Council funds Muslim assistance agencies 1

Councilman Daneek Miller, left, and Council Speaker Corey Johnson chat with Islamic Circle of North America-New York Secretary General Muhammad Rahman in Jamaica at the announcement of the Council’s $250,000 Muslim Empowerment Initiative.

City Council members were in Jamaica on Aug. 21 to announce grants to 14 community-based agencies that serve the city’s Muslim community.

Councilman Daneek Miller (D-St. Albans) and Council Speaker Corey Johnson (D-Manhattan) attended Jumu’ah prayers at the Islamic Circle of North America’s New York Chapter in Jamaica to officially announce the awarding of $250,000 for the initiative.

Miller, the lone Muslim on the 51-member Council, said between 400,000 and 800,000 Muslims live in the New York City metropolitan area.

The initiative, done in collaboration with the New York Immigration Coalition, will enable culturally and linguistically competent nonprofit groups to educate Muslim New Yorkers on their fundamental rights, conduct case management and provide referrals for various legal, social and healthcare services.

Miller, in a statement put out by his office, said he considers those to be especially important given aspects of the recent political and social climate.

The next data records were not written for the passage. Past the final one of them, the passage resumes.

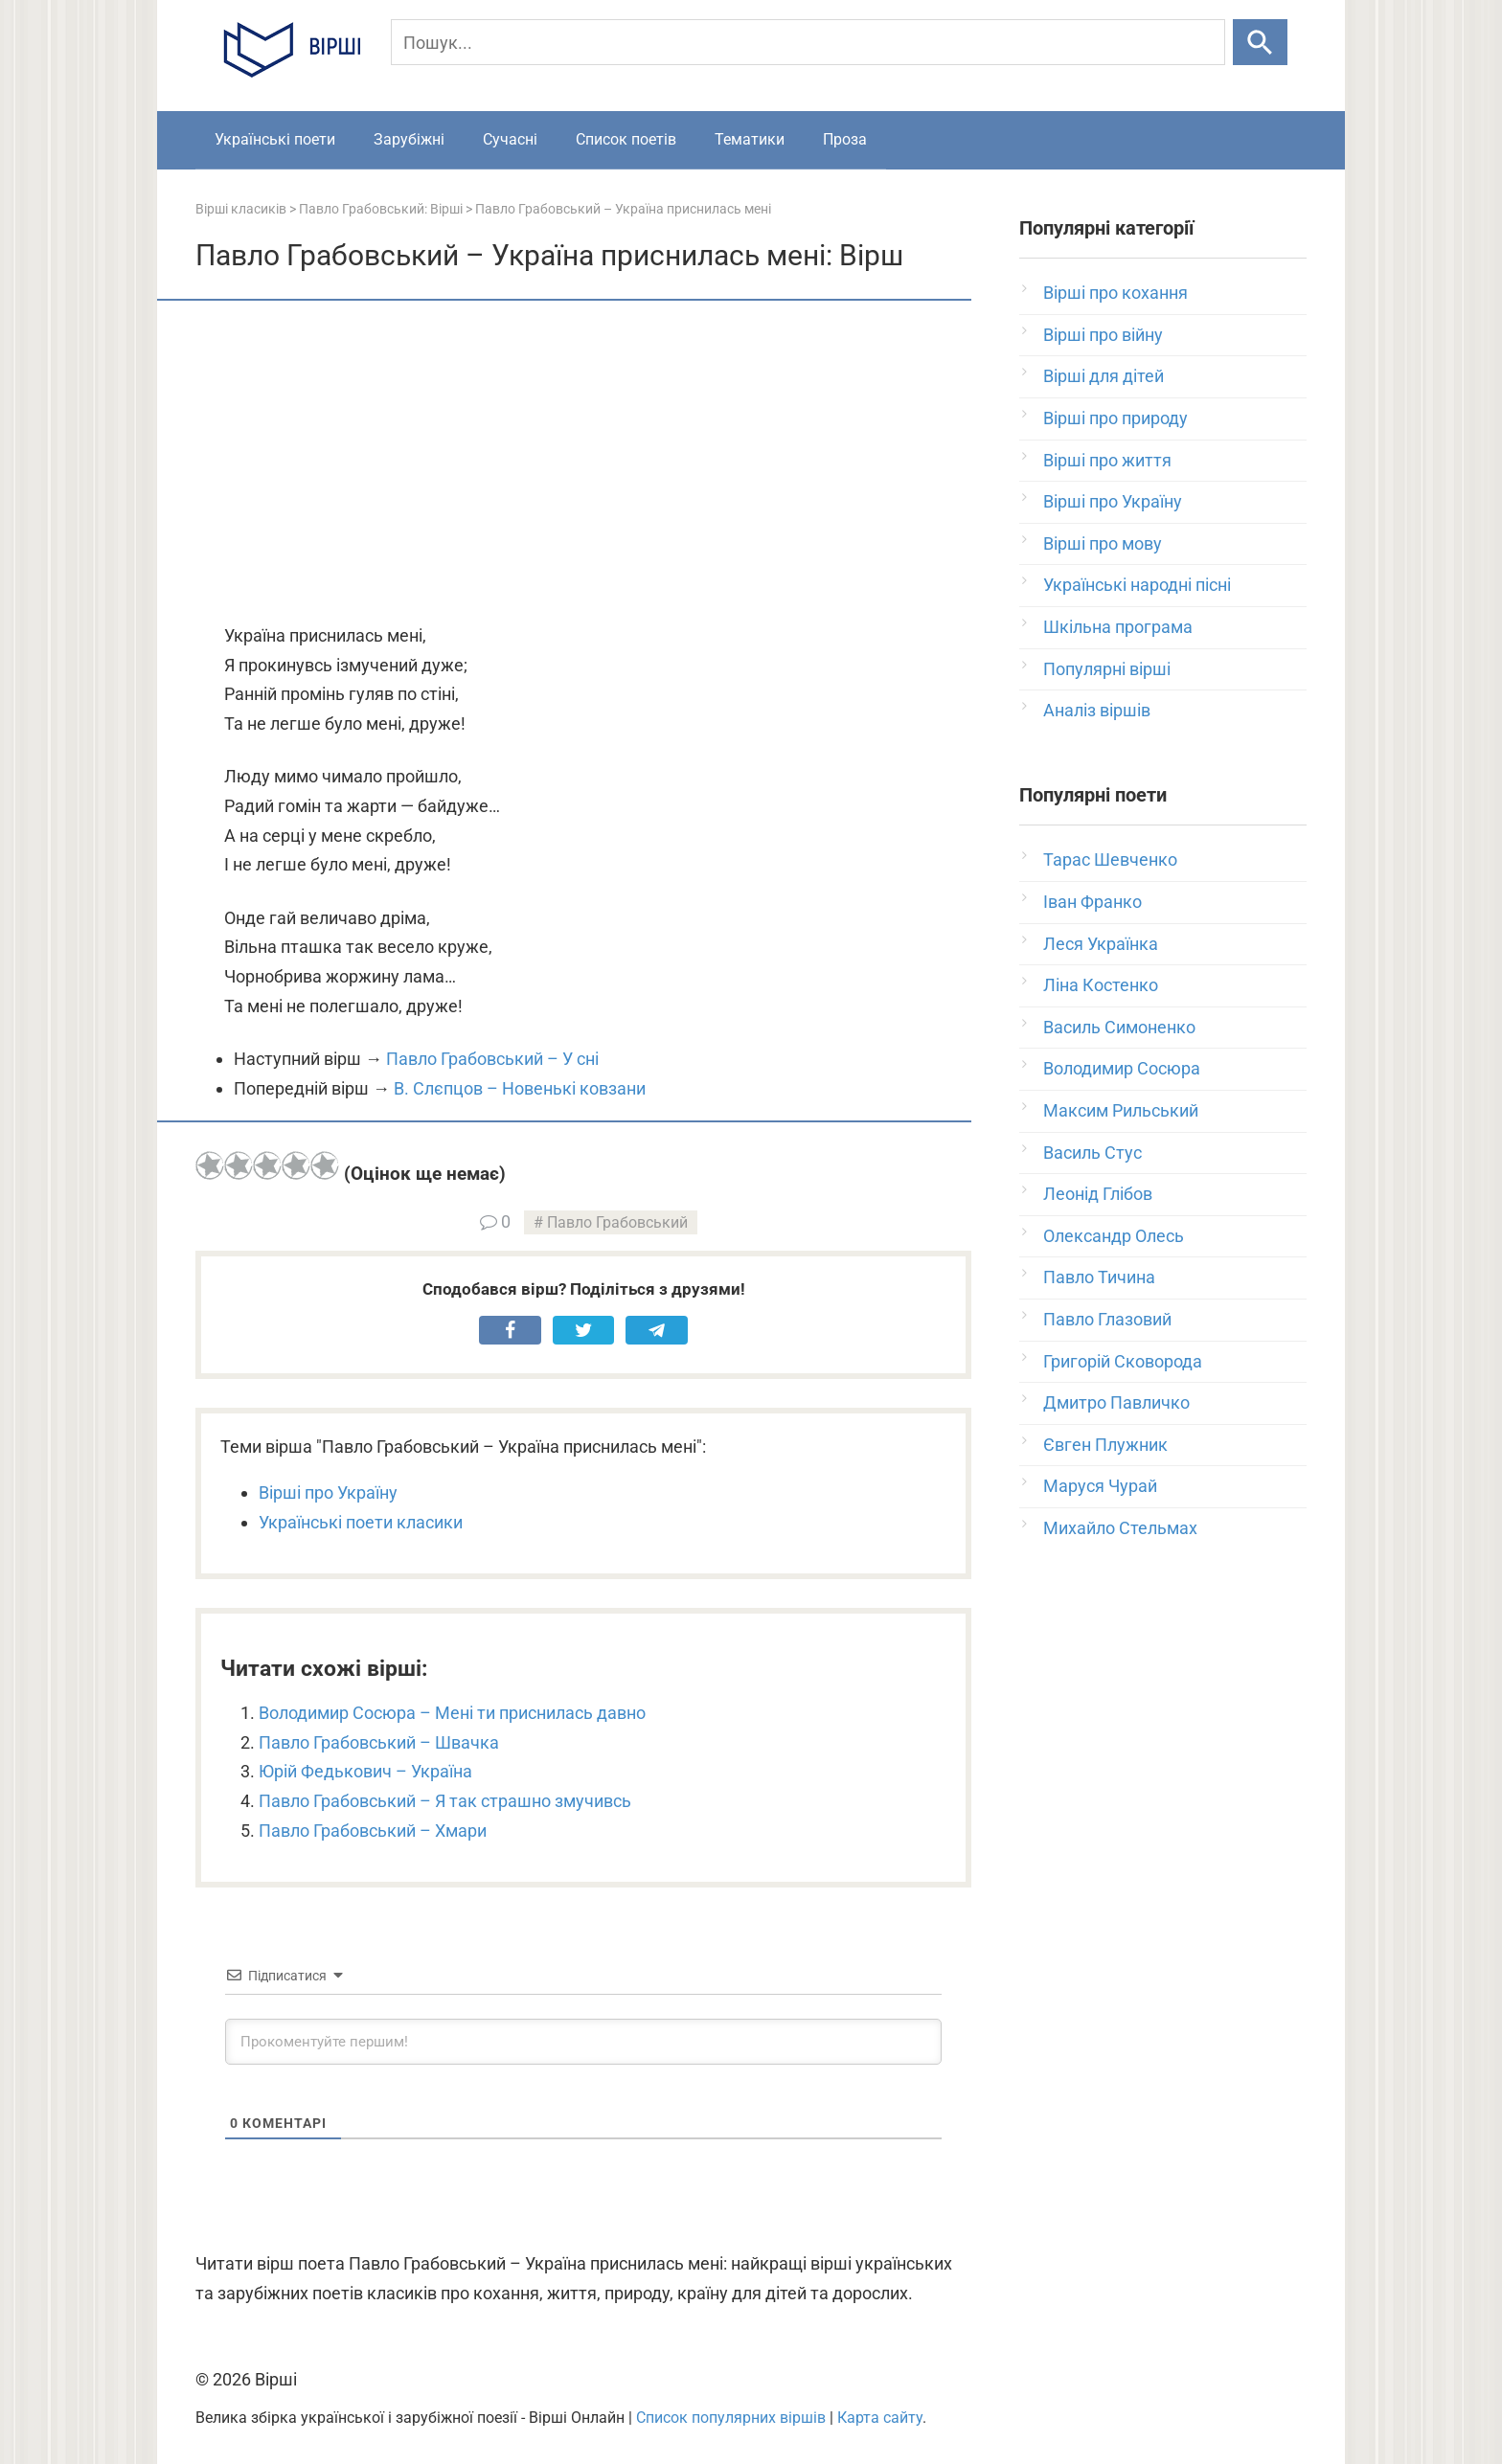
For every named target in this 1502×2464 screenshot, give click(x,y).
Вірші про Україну (328, 1492)
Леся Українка (1100, 944)
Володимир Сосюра (1121, 1068)
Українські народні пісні (1137, 585)
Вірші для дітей (1103, 376)
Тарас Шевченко (1110, 859)
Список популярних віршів (731, 2417)
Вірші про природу (1115, 418)
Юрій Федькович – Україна (365, 1771)
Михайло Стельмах (1120, 1528)
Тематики (750, 139)
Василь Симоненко (1119, 1027)
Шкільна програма (1118, 627)
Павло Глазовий (1107, 1319)
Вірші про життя (1107, 460)
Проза (845, 139)
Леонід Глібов (1097, 1194)
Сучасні (510, 139)
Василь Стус (1092, 1152)
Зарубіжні (409, 139)
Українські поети (275, 139)
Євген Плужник (1105, 1445)
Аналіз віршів (1096, 710)
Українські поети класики (361, 1522)
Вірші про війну (1103, 335)
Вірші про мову (1102, 543)
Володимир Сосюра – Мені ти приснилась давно (452, 1713)
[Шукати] (1260, 42)
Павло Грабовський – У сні (492, 1059)
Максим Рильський (1120, 1110)
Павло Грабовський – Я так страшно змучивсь (445, 1801)
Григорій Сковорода (1122, 1361)
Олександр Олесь (1113, 1236)
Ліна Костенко (1100, 985)
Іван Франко (1092, 902)
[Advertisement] (583, 463)
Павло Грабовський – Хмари (373, 1830)
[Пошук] (808, 42)
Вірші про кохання (1115, 293)
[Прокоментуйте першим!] (583, 2042)
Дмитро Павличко (1116, 1402)
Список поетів (626, 139)
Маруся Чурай (1100, 1486)
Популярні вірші (1107, 669)
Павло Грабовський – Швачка (379, 1742)
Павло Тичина (1099, 1277)
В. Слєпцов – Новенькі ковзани (520, 1088)
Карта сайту (879, 2417)
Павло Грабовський (617, 1222)
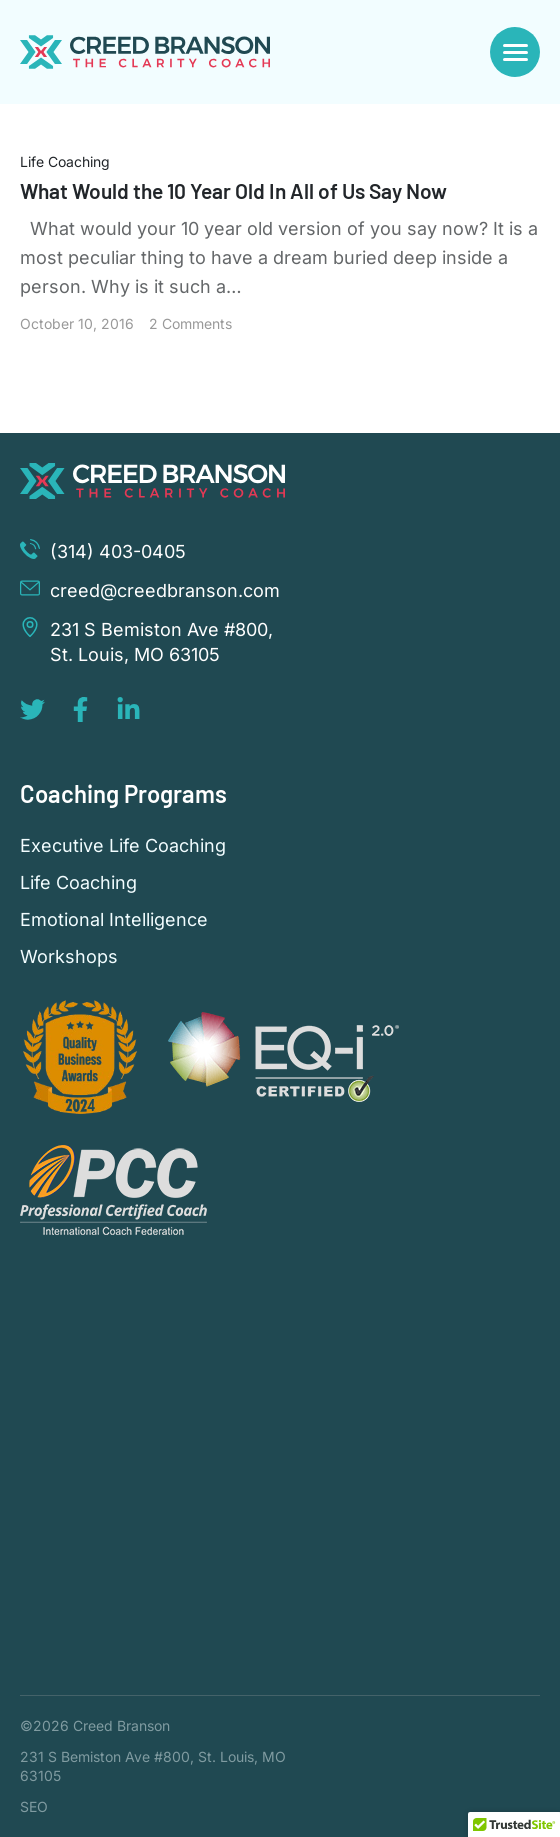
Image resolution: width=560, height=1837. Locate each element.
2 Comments (190, 323)
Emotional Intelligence (114, 920)
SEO (34, 1806)
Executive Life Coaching (123, 846)
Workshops (69, 957)
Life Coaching (65, 161)
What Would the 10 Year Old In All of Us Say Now (233, 190)
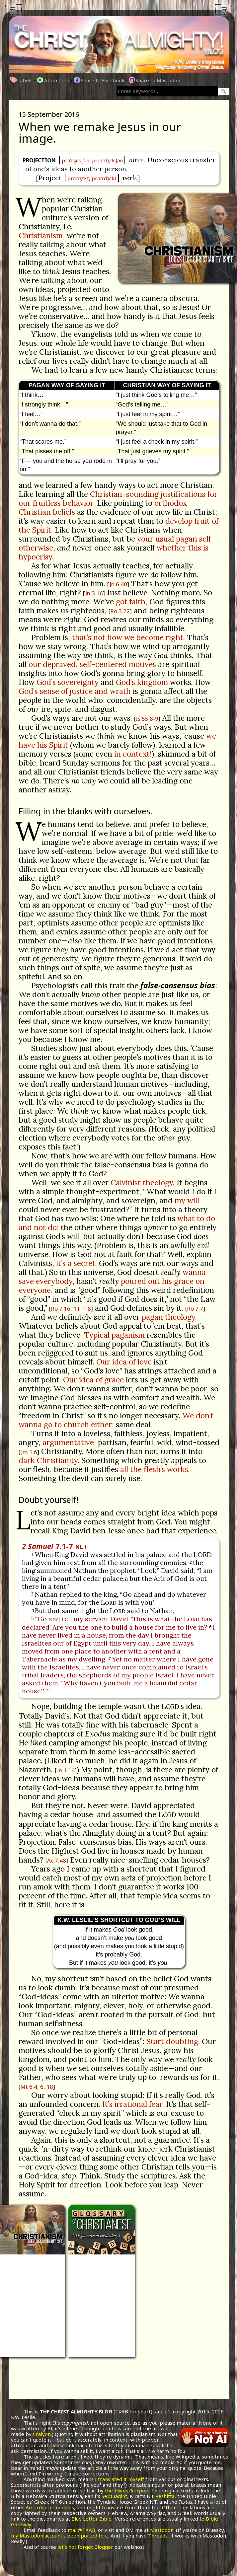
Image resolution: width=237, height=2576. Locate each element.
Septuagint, (115, 2496)
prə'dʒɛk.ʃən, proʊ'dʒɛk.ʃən (92, 160)
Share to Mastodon (154, 80)
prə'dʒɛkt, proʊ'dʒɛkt (92, 178)
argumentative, (69, 1442)
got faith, (131, 601)
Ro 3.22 (120, 611)
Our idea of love (124, 1361)
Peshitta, (165, 2496)
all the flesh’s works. (155, 1469)
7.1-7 (54, 1546)
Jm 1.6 (29, 1452)
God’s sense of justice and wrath (75, 691)
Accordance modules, (50, 2507)
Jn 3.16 (94, 593)
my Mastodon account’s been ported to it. (60, 2535)
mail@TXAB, (82, 2530)
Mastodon (162, 2530)
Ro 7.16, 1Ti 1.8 (71, 1308)
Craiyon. (42, 2434)
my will (187, 1200)
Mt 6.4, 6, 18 (36, 2087)
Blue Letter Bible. (92, 2518)
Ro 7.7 (195, 1308)
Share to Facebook (99, 80)
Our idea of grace (93, 1379)
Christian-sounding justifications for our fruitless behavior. (118, 498)
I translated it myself (119, 2479)
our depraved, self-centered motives (92, 664)
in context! (133, 754)
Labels (21, 80)
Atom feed (53, 80)
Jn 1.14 (66, 1770)
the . (127, 2490)
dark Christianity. (49, 1460)
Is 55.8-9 (147, 718)
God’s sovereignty (68, 682)
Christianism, (42, 235)
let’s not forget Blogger (85, 2546)
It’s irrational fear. (133, 2104)
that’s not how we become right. (128, 637)
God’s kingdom (142, 682)
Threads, (158, 2535)
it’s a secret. (76, 1263)
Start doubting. (173, 2041)
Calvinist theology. (143, 1182)
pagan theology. (169, 1317)
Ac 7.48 (56, 1860)
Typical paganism (114, 1335)
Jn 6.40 (118, 584)
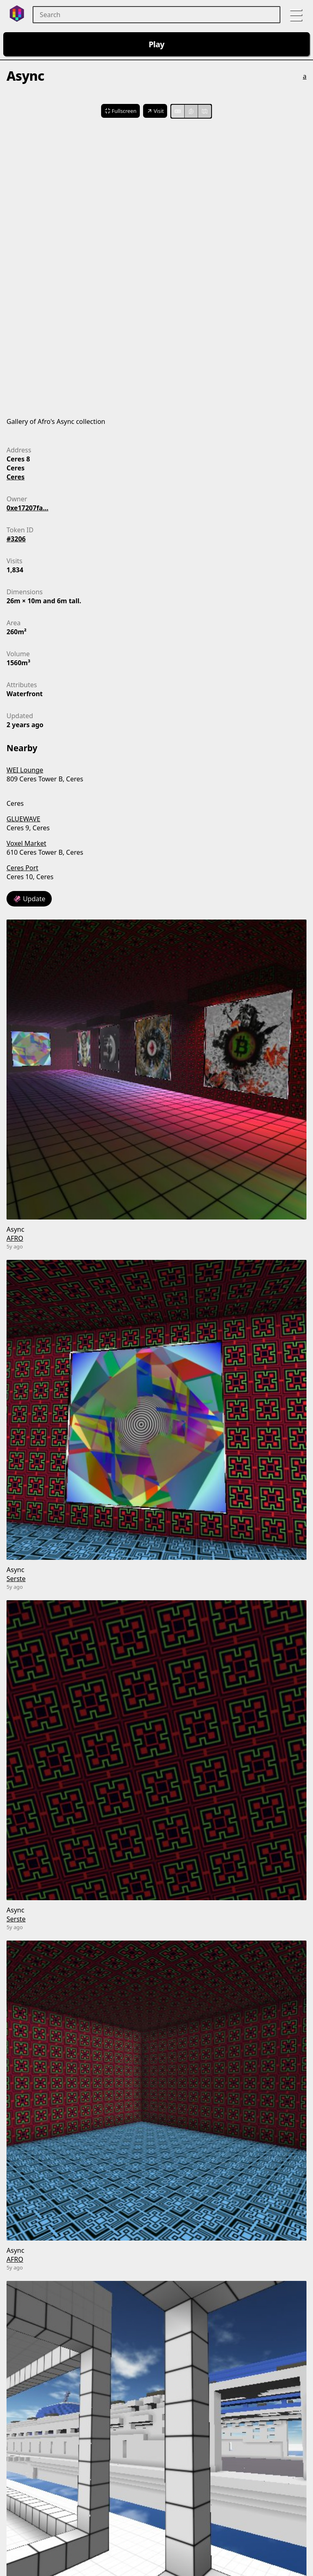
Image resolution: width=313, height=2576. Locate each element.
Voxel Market (26, 843)
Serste (16, 1578)
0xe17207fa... (27, 507)
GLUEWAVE (23, 818)
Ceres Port (22, 867)
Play (157, 44)
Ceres (15, 476)
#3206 (16, 538)
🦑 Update (29, 898)
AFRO (15, 1238)
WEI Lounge (25, 769)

“The policies flowing from Washington D.C. of late have served to marginalize and malign our country’s immigrants and minorities,” Miller said. “In response, this Council has redoubled its efforts to celebrate diversity, promote inclusion, and preserve fundamental rights for all New Yorkers; and the Muslim Empowerment Initiative, in particular, represents our latest commitment to stand squarely with our Muslim brothers and sisters.”

He and the speaker also cited statistics released by the FBI last year in which reported incidents of hate crimes against Muslims rose 19 percent in 2016 compared to the previous year, which itself saw a 67 percent rise over 2014 as tensions in the community deepened.

Organizations receiving $20,000 grants include the Arab American Association of New York, Inc.; The Arab-American Family Support Center; African Communities Together, Inc.; Turning Point for Women and Families; African Services Committee; South Asian Youth Action, Inc.; India Home, Inc.; and Islamic Circle of North America.

Grants of $15,000 are going to the Council on American-Islamic Relations of New York Inc.; Chhaya Community Development Corporation; Council of Peoples Organization, Inc.; Muslim Community Network; Desis Rising Up & Moving; and the Muslim American Society.

Johnson believes the funding is a smart investment.

“Muslim advocacy groups have served as cornerstones in their communities through educational services, outreach to the needy and legal referrals for years,” he said. “We are so thankful for the work they do and are proud to help enhance their efforts through funding from the City Council.”

Muhammad Rahman, the ICNA secretary general, said the money will help with numerous community engagement activities, such as Iftar in the Park and open space Eid prayer services.

Albert Fox Cahn, CAIR-New York’s legal director, also said the programs are increasingly needed to counter discrimination, harassment and the increase in hate crimes.

“We hope to work closely with elected officials at every level of government to ensure that New York lives up to its promise of being where all religions are welcome,” he said in Miller’s press release.

While public grant money often comes with restrictions or strings that generally can be weathered by secular and cultural organizations, Cahn told the Chronicle in a telephone interview that he does not believe the funding has the potential to cause unforeseen problems down the road for religious groups.

“I think this is very straight forward so there won’t be any unintended consequences,” he said. “I don’t see any risk.”

Cahn also did not speculate on whether the Muslim community might gain more benefit by giving larger slices of the pie to fewer organizations. He said if anything, the allocations as approved only demonstrate the great need within the community for the various kinds of help provided by the different organizations.

“I’m not going to second-guess the Council on that,” he said.